Saved data entries
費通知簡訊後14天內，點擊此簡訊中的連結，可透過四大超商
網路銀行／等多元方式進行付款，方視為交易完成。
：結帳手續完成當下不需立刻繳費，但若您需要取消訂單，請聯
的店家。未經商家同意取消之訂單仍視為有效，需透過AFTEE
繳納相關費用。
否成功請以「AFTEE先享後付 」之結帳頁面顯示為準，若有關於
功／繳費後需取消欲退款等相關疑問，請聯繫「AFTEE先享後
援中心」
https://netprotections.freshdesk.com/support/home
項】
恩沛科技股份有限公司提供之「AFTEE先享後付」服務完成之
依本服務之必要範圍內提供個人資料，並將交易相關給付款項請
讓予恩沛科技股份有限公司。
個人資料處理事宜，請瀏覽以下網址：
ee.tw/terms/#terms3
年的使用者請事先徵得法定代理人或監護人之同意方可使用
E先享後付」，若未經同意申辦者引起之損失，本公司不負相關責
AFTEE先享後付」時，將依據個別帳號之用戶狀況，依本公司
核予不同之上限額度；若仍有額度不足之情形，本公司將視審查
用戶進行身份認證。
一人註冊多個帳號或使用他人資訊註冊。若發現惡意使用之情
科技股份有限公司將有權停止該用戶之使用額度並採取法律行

• _Exercise instructions_: When a line in the data holds the word "AFTEE先享後付", show that line.

• _Result for this exercise_:
否成功請以「AFTEE先享後付 」之結帳頁面顯示為準，若有關於
恩沛科技股份有限公司提供之「AFTEE先享後付」服務完成之
AFTEE先享後付」時，將依據個別帳號之用戶狀況，依本公司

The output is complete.